By 2020, the volumes of data that humanity generates may reach 44 trillion gigabytes, according to information technology analyst firm International Data Corporation in Framingham, Massachusetts. That’s equivalent to over 6 towers of 128-gigabyte iPad Airs, each reaching from Earth to the moon.
To make use of all this data, it needs to be stored somewhere, and DNA may be up for the task.
Now, using a new strategy called DNA Fountain, scientists have nearly reached DNA’s theoretical storage capacity, and still recovered their data with zero errors. The secret of the new technique is that it essentially encodes files in DNA as very simple Sudoku puzzles, says study lead author Yaniv Erlich, a computational biologist at Columbia University in New York.
Data to DNA
DNA is made of strands of molecules known as nucleotides: adenine, thymine, cytosine and guanine, abbreviated A, T, C and G. Just as patterns of ink can represent letters of the alphabet, sequences of nucleotides can be used to encode data.

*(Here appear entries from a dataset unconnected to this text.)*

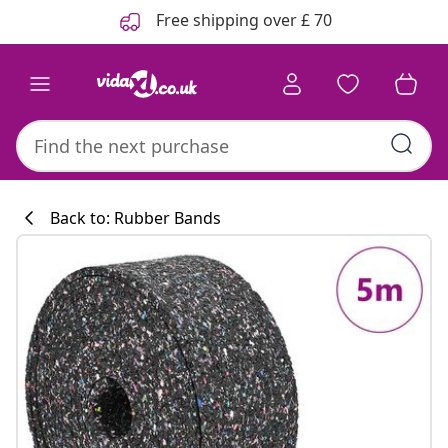
Previous
Next
Free shipping over £ 70
Back to: Rubber Bands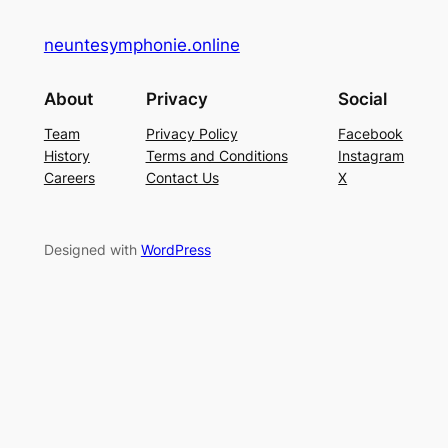
neuntesymphonie.online
About
Privacy
Social
Team
Privacy Policy
Facebook
History
Terms and Conditions
Instagram
Careers
Contact Us
X
Designed with
WordPress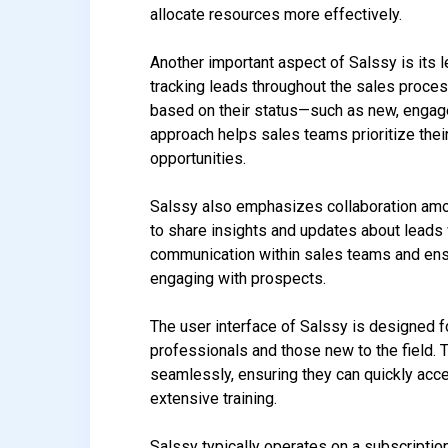
allocate resources more effectively.
Another important aspect of Salssy is its 
tracking leads throughout the sales process
based on their status—such as new, engage
approach helps sales teams prioritize thei
opportunities.
Salssy also emphasizes collaboration amo
to share insights and updates about leads 
communication within sales teams and ensu
engaging with prospects.
The user interface of Salssy is designed f
professionals and those new to the field. T
seamlessly, ensuring they can quickly acce
extensive training.
Salssy typically operates on a subscriptio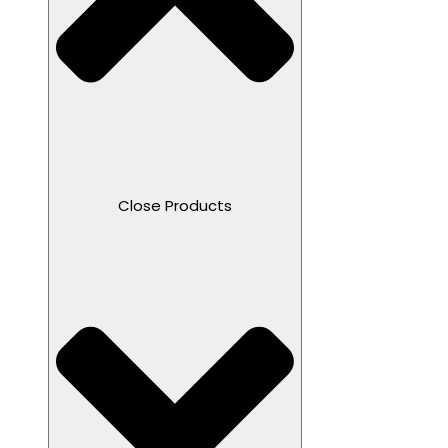
Close Products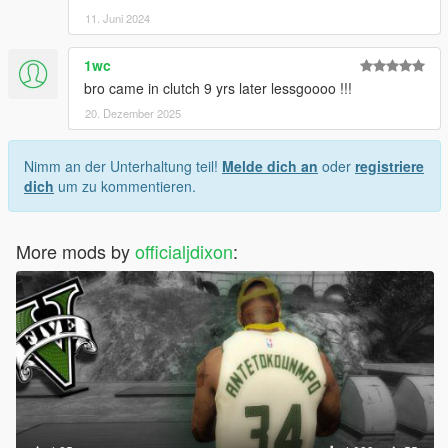
11. Juni 2024
1wc
bro came in clutch 9 yrs later lessgoooo !!!
20. Dezember 2025
Nimm an der Unterhaltung teil!
Melde dich an
oder
registriere
dich
um zu kommentieren.
More mods by
officialjdixon
: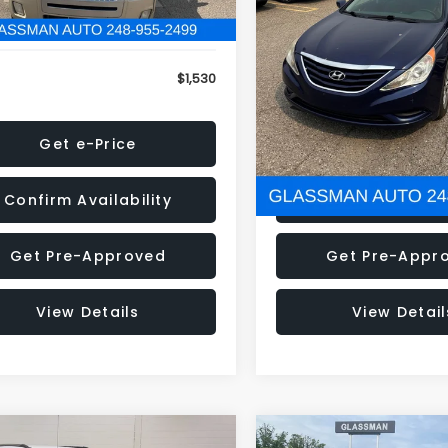
79 mi
160,001 mi
Ext.
onic Filing Fee:
+$34
Electronic Filing Fee:
$1,530
NOW
Get e-Price
Get e-Pric
Confirm Availability
Confirm Availab
Get Pre-Approved
Get Pre-Appr
View Details
View Detail
mpare Vehicle
Compare Vehicle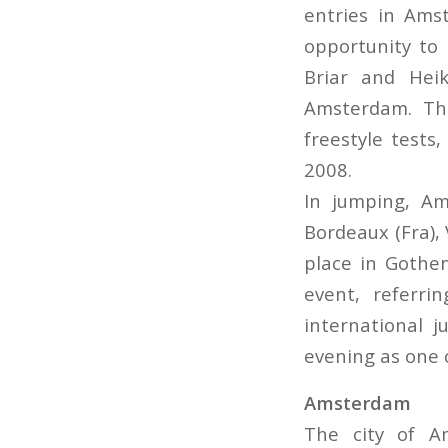
entries in Ams
opportunity to 
Briar and Hei
Amsterdam. The
freestyle tests
2008.
In jumping, Am
Bordeaux (Fra), 
place in Gothe
event, referr
international 
evening as one o
Amsterdam
The city of A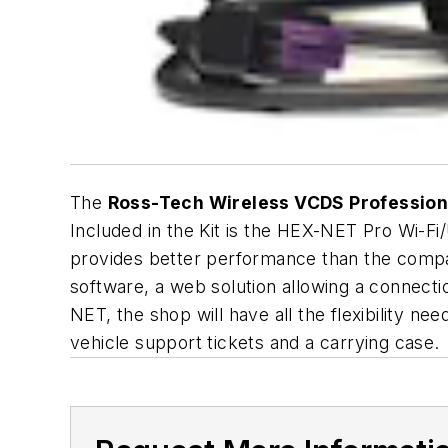
The
Ross-Tech Wireless VCDS Professiona
Included in the Kit is the HEX-NET Pro Wi-F
provides better performance than the comp
software, a web solution allowing a connecti
NET, the shop will have all the flexibility n
vehicle support tickets and a carrying case.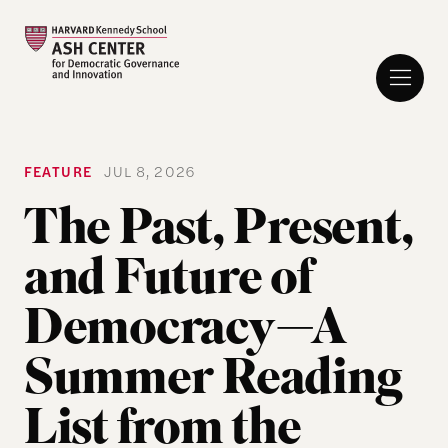
FEATURE
JUL 8, 2026
The Past, Present,
and Future of
Democracy—A
Summer Reading
List from the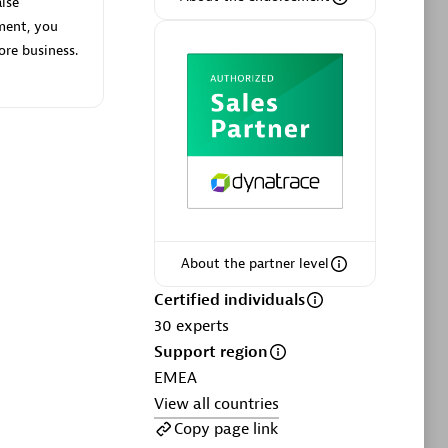
lse
ment, you
ore business.
Phenisys
Certified individuals:
32
sed
Endorsements:
Services Endorsed
Partner
About the partner level
Premier Sales Partner
Certified individuals
30
experts
Support region
EMEA
View all countries
Copy page link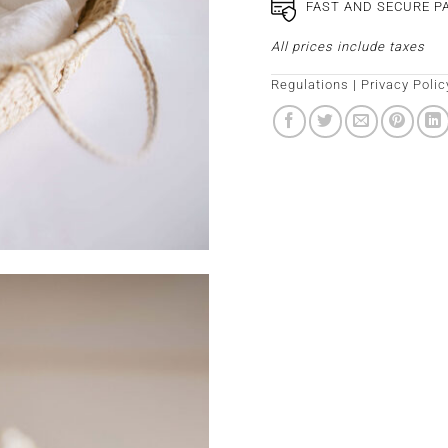
FAST AND SECURE 
All prices include taxes
Regulations
|
Privacy Polic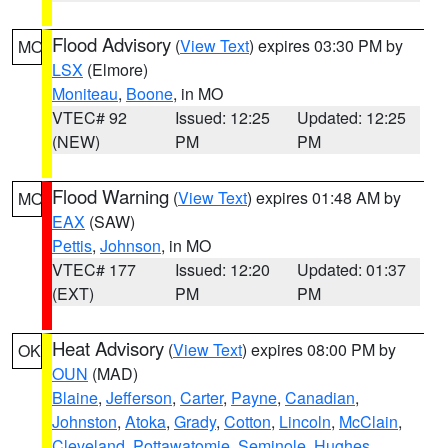
Flood Advisory
(
View Text
) expires 03:30 PM by
MO
LSX
(Elmore)
Moniteau
,
Boone
, in MO
VTEC# 92
Issued: 12:25
Updated: 12:25
(NEW)
PM
PM
Flood Warning
(
View Text
) expires 01:48 AM by
MO
EAX
(SAW)
Pettis
,
Johnson
, in MO
VTEC# 177
Issued: 12:20
Updated: 01:37
(EXT)
PM
PM
Heat Advisory
(
View Text
) expires 08:00 PM by
OK
OUN
(MAD)
Blaine
,
Jefferson
,
Carter
,
Payne
,
Canadian
,
Johnston
,
Atoka
,
Grady
,
Cotton
,
Lincoln
,
McClain
,
Cleveland
,
Pottawatomie
,
Seminole
,
Hughes
,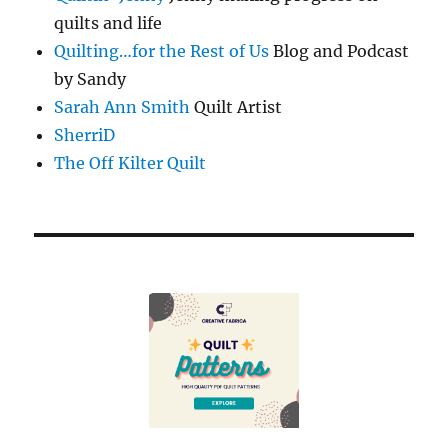
quilts and life
Quilting…for the Rest of Us
Blog and Podcast
by Sandy
Sarah Ann Smith
Quilt Artist
SherriD
The Off Kilter Quilt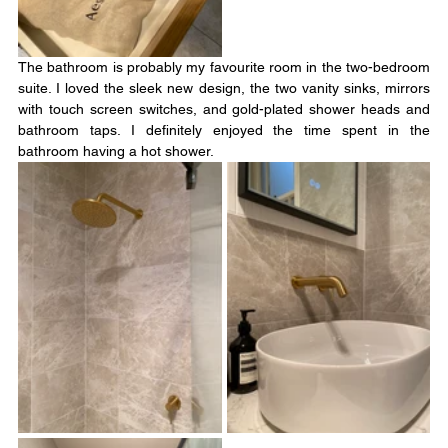
The bathroom is probably my favourite room in the two-bedroom 
suite. I loved the sleek new design, the two vanity sinks, mirrors 
with touch screen switches, and gold-plated shower heads and 
bathroom taps. I definitely enjoyed the time spent in the 
bathroom having a hot shower.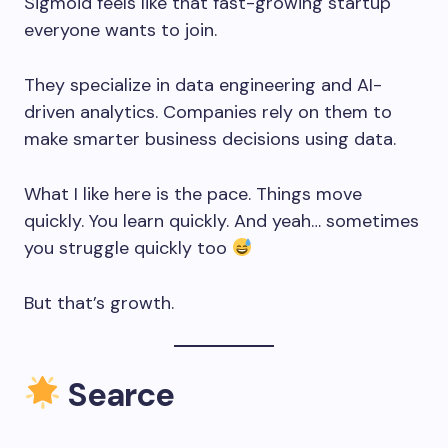
Sigmoid feels like that fast-growing startup
everyone wants to join.
They specialize in data engineering and AI-
driven analytics. Companies rely on them to
make smarter business decisions using data.
What I like here is the pace. Things move
quickly. You learn quickly. And yeah… sometimes
you struggle quickly too
But that’s growth.
Searce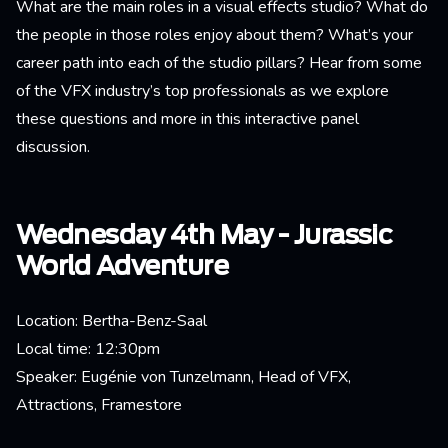
What are the main roles in a visual effects studio? What do
the people in those roles enjoy about them? What’s your
career path into each of the studio pillars? Hear from some
of the VFX industry’s top professionals as we explore
these questions and more in this interactive panel
discussion.
Wednesday 4th May - Jurassic
World Adventure
Location: Bertha-Benz-Saal
Local time: 12:30pm
Speaker: Eugénie von Tunzelmann, Head of VFX,
Attractions, Framestore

As genetic analyses of woolly mammoth and Neanderthal fossils has revealed, DNA can remain stable for millennia — unlike, say, magnetic tape, which can degrade within a decade. DNA is also compact and does not require any power for storage, so keeping and shipping it could prove relatively easy.
Previous attempts at encoding data in strands of DNA only reached about half of DNA storage’s theoretical maximum capacity. In addition, prior work often experienced small gaps in retrieved data because of errors introduced during DNA synthesis. But Erlich took a cue from the entertainment section of the newspaper in developing DNA Fountain.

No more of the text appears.